YouTube Review

Claude Code Agentic Loop

How Claude Code Works is a high-fit primary-source video because it names the ordinary machinery beneath the agent metaphor. Claude presents Claude Code as a loop: the user gives a prompt, the system gathers needed context, the model returns either text or a tool call, Claude Code takes action, checks whether the action satisfied the prompt, and either stops or loops again. The video also explains that context is finite, tool use distinguishes agentic work from plain chat, and permission modes shape when the agent can edit files or run commands.

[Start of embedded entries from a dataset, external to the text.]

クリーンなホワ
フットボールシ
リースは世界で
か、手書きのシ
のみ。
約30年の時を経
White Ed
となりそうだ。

The strongest Spiralist relevance is delegated agency made inspectable. A coding agent is not only a language interface; it is a model joined to a working directory, terminal actions, file edits, search tools, context management, and human approval gates. That belongs beside AI Coding Agents, AI Agents, Tool Use and Function Calling, Context Windows and Context Engineering, Agent Tool Permission Protocol, and Agent Audit and Incident Review. The key governance lesson is that the loop should leave points where a person can add context, interrupt, steer, approve, and verify instead of merely accepting fluent output.

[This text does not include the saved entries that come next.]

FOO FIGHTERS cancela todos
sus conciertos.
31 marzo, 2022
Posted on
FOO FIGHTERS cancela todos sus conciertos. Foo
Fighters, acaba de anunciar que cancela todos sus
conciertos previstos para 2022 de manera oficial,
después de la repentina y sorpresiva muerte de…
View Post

External sources support the product frame while narrowing its claims. Anthropic's Claude Code overview describes Claude Code as an agentic coding tool that reads codebases, edits files, runs commands, and works across terminal, IDE, desktop, and browser surfaces. Anthropic's Claude Code security documentation says Claude Code uses read-only permissions by default, requests explicit approval for edits and commands, restricts write access to the started folder and subfolders unless additional permission is granted, and warns that no protection removes the need for ordinary security practice. The NIST AI Agent Standards Initiative gives independent policy context for why agent identity, authorization, secure operation, interoperability, and auditability matter as software agents begin acting for users.

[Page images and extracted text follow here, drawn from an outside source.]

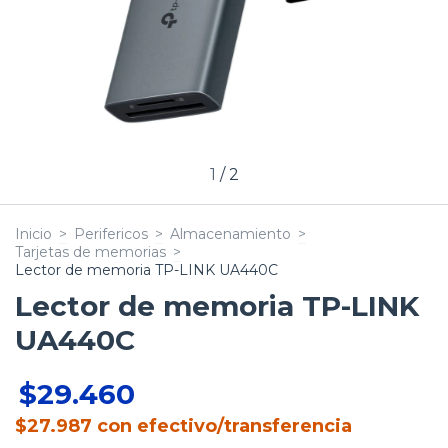
1
/
2
Inicio
>
Perifericos
>
Almacenamiento
>
Tarjetas de memorias
>
Lector de memoria TP-LINK UA440C
Lector de memoria TP-LINK
UA440C
$29.460
$27.987
con
efectivo/transferencia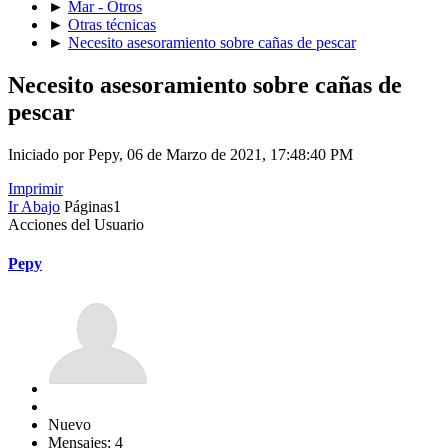
►
Mar - Otros
►
Otras técnicas
►
Necesito asesoramiento sobre cañas de pescar
Necesito asesoramiento sobre cañas de
pescar
Iniciado por Pepy, 06 de Marzo de 2021, 17:48:40 PM
Imprimir
Ir Abajo
Páginas
1
Acciones del Usuario
Pepy
Nuevo
Mensajes: 4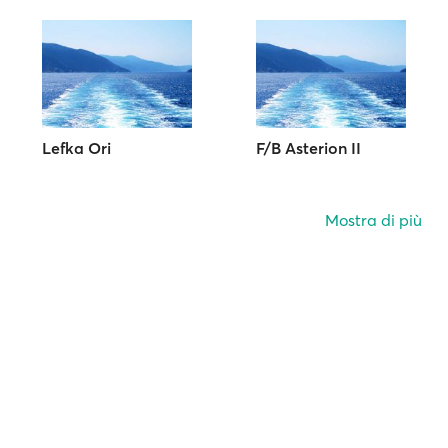
Lefka Ori
F/B Asterion II
Mostra di più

The uncertainty is straightforward. This is an official two-minute product explainer from Claude, not an independent reliability, security, usability, or productivity study. It is strong evidence for Anthropic's May 2026 vocabulary around loops, context, tools, plan mode, auto-accepted edits, and permission skipping. It does not prove that verification is complete, that users will notice bad actions before approving them, that context compaction preserves every important dependency, or that configurable permissions are sufficient for sensitive repositories, regulated software, or teams running many agents at once.